Sandby-Møller Jane, Thieden Elisabeth, Alshede Philipsen Peter, Schmidt Grethe, Wulf Hans Christian
Department of Dermatology, Bispebjerg Hospital, University of Copenhagen, Copenhagen, Denmark.
Photodermatol Photoimmunol Photomed. 2004 Feb;20(1):41-6. doi: 10.1111/j.1600-0781.2004.00062.x.
BACKGROUND/PURPOSE: The accumulation of fluorophores in the ocular lens with age might be caused by ultraviolet solar radiation (UVR) exposure, but evidence of a relation between individual cumulative UVR exposure and lens autofluorescence is lacking. Individually determined UVR exposure has never before been related to lens autofluorescence, and the aim of this study was to investigate if ocular lens blue autofluorescence can be used as a biological UVR dosimeter.
Ocular lens autofluorescence was quantified in vivo by fluorescence spectroscopy in 145 volunteers (108 healthy subjects, 18 with basal cell carcinoma (BCC) and 19 with cutaneous malignant melanoma (MM)). The excitation wavelength was 350 nm and the fluorescence emission was 450 nm. Individual UVR exposure data were collected both retrospectively and prospectively using questionnaires and electronic personal UVR dosimeters.
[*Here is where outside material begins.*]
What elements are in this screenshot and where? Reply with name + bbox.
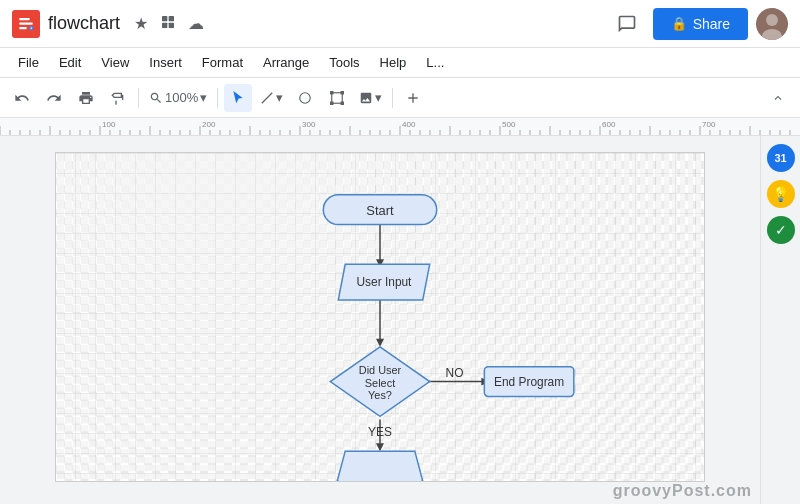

Lens blue autofluorescence increased significantly with age (P=0.01), and females had significantly higher autofluorescence than males (P=0.024); the two factors explained 10% of the total variation in lens autofluorescence. Neither smoking habits nor use of glasses/contact lenses or sunglasses influenced autofluorescence. No correlations between autofluorescence and UVR exposure measurements were found, and neither was there a difference in autofluorescence between groups with high and low UVR exposure (P-values>0.1), respectively. MM patients had significantly (P=0.019) higher autofluorescence than healthy subjects when age and sex differences were taken into account; no such difference (P=0.097) was detected between BCC patients and healthy subjects.
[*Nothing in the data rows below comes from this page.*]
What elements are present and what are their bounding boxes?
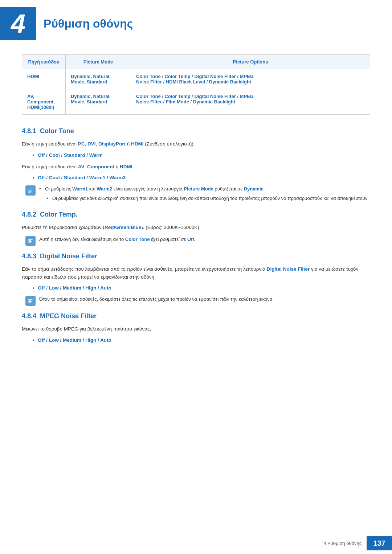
note-icon [25, 296, 36, 306]
list-item: Off / Low / Medium / High / Auto [33, 285, 370, 291]
page-footer: 4 Ρύθμιση οθόνης 137 [318, 533, 392, 554]
section-4-8-3: 4.8.3 Digital Noise Filter Εάν το σήμα μ… [22, 253, 370, 306]
svg-rect-0 [27, 187, 34, 194]
section-4-8-2: 4.8.2 Color Temp. Ρυθμίστε τη θερμοκρασί… [22, 211, 370, 246]
list-item: Off / Cool / Standard / Warm1 / Warm2 [33, 175, 370, 180]
section-heading-4-8-4: 4.8.4 MPEG Noise Filter [22, 312, 370, 320]
section-4-8-1-bullet1: Off / Cool / Standard / Warm [33, 152, 370, 158]
table-cell-mode-1: Dynamic, Natural, Movie, Standard [66, 89, 131, 115]
page-title: Ρύθμιση οθόνης [44, 17, 133, 30]
section-heading-4-8-2: 4.8.2 Color Temp. [22, 211, 370, 218]
list-item: Off / Cool / Standard / Warm [33, 152, 370, 158]
note-icon [25, 185, 36, 196]
list-item: Off / Low / Medium / High / Auto [33, 337, 370, 343]
svg-rect-1 [27, 238, 34, 244]
note-icon [25, 236, 36, 246]
main-content: Πηγή εισόδου Picture Mode Picture Option… [0, 54, 392, 370]
table-cell-options-0: Color Tone / Color Temp / Digital Noise … [131, 69, 370, 89]
section-4-8-1: 4.8.1 Color Tone Εάν η πηγή εισόδου είνα… [22, 127, 370, 204]
section-4-8-1-body2: Εάν η πηγή εισόδου είναι AV, Component ή… [22, 163, 370, 171]
table-row: AV, Component, HDMI(1080i) Dynamic, Natu… [22, 89, 370, 115]
section-4-8-2-body1: Ρυθμίστε τη θερμοκρασία χρωμάτων (Red/Gr… [22, 223, 370, 231]
section-4-8-4-bullet1: Off / Low / Medium / High / Auto [33, 337, 370, 343]
section-4-8-3-notes: Όταν το σήμα είναι ασθενές, δοκιμάστε όλ… [25, 296, 370, 306]
section-4-8-4: 4.8.4 MPEG Noise Filter Μειώνει το θόρυβ… [22, 312, 370, 343]
table-header-source: Πηγή εισόδου [22, 55, 66, 69]
list-item: Οι ρυθμίσεις για κάθε εξωτερική συσκευή … [46, 195, 369, 202]
section-4-8-1-notes: Οι ρυθμίσεις Warm1 και Warm2 είναι ανενε… [25, 185, 370, 204]
section-4-8-2-notes: Αυτή η επιλογή δεν είναι διαθέσιμη αν το… [25, 236, 370, 246]
page-header: 4 Ρύθμιση οθόνης [0, 0, 392, 44]
section-4-8-1-body1: Εάν η πηγή εισόδου είναι PC, DVI, Displa… [22, 140, 370, 148]
picture-options-table: Πηγή εισόδου Picture Mode Picture Option… [22, 54, 370, 115]
table-cell-source-0: HDMI [22, 69, 66, 89]
footer-chapter-text: 4 Ρύθμιση οθόνης [318, 538, 367, 549]
table-cell-source-1: AV, Component, HDMI(1080i) [22, 89, 66, 115]
section-4-8-3-body1: Εάν το σήμα μετάδοσης που λαμβάνεται από… [22, 265, 370, 281]
svg-rect-2 [27, 297, 34, 304]
note-content: Οι ρυθμίσεις Warm1 και Warm2 είναι ανενε… [39, 185, 369, 204]
note-content: Όταν το σήμα είναι ασθενές, δοκιμάστε όλ… [39, 296, 274, 303]
section-4-8-3-bullet1: Off / Low / Medium / High / Auto [33, 285, 370, 291]
table-header-options: Picture Options [131, 55, 370, 69]
footer-page-number: 137 [367, 536, 392, 550]
table-row: HDMI Dynamic, Natural, Movie, Standard C… [22, 69, 370, 89]
table-header-mode: Picture Mode [66, 55, 131, 69]
section-heading-4-8-3: 4.8.3 Digital Noise Filter [22, 253, 370, 260]
section-heading-4-8-1: 4.8.1 Color Tone [22, 127, 370, 135]
chapter-number: 4 [0, 7, 36, 40]
table-cell-options-1: Color Tone / Color Temp / Digital Noise … [131, 89, 370, 115]
list-item: Οι ρυθμίσεις Warm1 και Warm2 είναι ανενε… [39, 185, 369, 193]
note-content: Αυτή η επιλογή δεν είναι διαθέσιμη αν το… [39, 236, 195, 243]
table-cell-mode-0: Dynamic, Natural, Movie, Standard [66, 69, 131, 89]
section-4-8-1-bullet2: Off / Cool / Standard / Warm1 / Warm2 [33, 175, 370, 180]
section-4-8-4-body1: Μειώνει το θόρυβο MPEG για βελτιωμένη πο… [22, 325, 370, 333]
The results indicate that age and gender only play a minor role in the level of lens blue autofluorescence. Exposure to UVR has been suggested to be responsible for a part of the age-related increase in autofluorescence, but this could not be confirmed in this study. The higher level of lens autofluorescence found in MM patients might be due to genetics rather than higher cumulative UVR exposure. In conclusion, ocular lens blue autofluorescence cannot be used as a biological UVR dosimeter.
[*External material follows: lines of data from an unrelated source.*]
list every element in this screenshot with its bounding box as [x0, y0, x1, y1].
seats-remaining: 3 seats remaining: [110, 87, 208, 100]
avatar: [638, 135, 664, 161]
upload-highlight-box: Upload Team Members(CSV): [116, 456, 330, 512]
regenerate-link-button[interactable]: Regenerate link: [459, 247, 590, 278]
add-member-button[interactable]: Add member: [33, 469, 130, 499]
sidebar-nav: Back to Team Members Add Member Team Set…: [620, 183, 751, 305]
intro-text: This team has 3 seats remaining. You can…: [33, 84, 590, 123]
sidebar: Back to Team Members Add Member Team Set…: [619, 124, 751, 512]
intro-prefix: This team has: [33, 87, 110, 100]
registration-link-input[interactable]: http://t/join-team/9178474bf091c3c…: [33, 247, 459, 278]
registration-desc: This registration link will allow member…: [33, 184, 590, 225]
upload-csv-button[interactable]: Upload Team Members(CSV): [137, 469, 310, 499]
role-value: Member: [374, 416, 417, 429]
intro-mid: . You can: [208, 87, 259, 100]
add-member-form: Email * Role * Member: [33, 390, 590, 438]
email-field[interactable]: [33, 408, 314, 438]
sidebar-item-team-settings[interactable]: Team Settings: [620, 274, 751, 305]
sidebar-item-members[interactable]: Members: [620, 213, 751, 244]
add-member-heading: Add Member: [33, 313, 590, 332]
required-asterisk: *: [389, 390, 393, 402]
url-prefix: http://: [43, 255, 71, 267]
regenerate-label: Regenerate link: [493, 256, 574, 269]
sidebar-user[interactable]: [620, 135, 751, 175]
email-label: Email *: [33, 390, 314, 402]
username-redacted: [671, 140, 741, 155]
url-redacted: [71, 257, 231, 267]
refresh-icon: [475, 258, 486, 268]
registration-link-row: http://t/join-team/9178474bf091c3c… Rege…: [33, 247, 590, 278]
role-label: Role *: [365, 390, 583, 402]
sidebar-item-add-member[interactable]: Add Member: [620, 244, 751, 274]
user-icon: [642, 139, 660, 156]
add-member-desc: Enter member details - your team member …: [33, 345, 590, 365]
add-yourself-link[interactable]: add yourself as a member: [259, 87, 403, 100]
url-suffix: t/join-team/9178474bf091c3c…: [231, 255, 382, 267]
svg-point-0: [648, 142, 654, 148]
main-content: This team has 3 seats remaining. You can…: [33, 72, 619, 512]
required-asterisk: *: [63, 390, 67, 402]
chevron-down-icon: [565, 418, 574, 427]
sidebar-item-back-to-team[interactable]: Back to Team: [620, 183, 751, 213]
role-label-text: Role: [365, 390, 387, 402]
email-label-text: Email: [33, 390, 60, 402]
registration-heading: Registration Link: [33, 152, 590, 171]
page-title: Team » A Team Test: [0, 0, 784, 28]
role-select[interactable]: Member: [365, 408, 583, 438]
背景/目的:随着年龄增长,荧光团在眼晶状体中的积累可能是由于紫外线太阳辐射(UVR)暴露所致,但缺乏个体累积UVR暴露与晶状体自发荧光之间关系的证据。此前,个体确定的UVR暴露从未与晶状体自发荧光相关联,本研究的目的是调查眼晶状体蓝色自发荧光是否可作为一种生物UVR剂量计。
通过荧光光谱法对145名志愿者(108名健康受试者、18名基底细胞癌(BCC)患者和19名皮肤恶性黑色素瘤(MM)患者)的眼晶状体自发荧光进行体内定量。激发波长为350nm,荧光发射波长为450nm。使用问卷和电子个人UVR剂量计回顾性和前瞻性地收集个体UVR暴露数据。
晶状体蓝色自发荧光随年龄显著增加(P=0.01),女性的自发荧光显著高于男性(P=0.024);这两个因素解释了晶状体自发荧光总变异的10%。吸烟习惯、佩戴眼镜/隐形眼镜或太阳镜均不影响自发荧光。未发现自发荧光与UVR暴露测量值之间存在相关性,UVR暴露高、低组之间的自发荧光也无差异(P值>0.1)。考虑年龄和性别差异时,MM患者的自发荧光显著高于健康受试者(P=0.019);BCC患者与健康受试者之间未检测到此类差异(P=0.097)。
结果表明,年龄和性别在晶状体蓝色自发荧光水平中仅起次要作用。有人认为UVR暴露是与年龄相关的自发荧光增加的部分原因,但本研究无法证实这一点。MM患者晶状体自发荧光水平较高可能是由于遗传因素,而非更高的累积UVR暴露。总之,眼晶状体蓝色自发荧光不能用作生物UVR剂量计。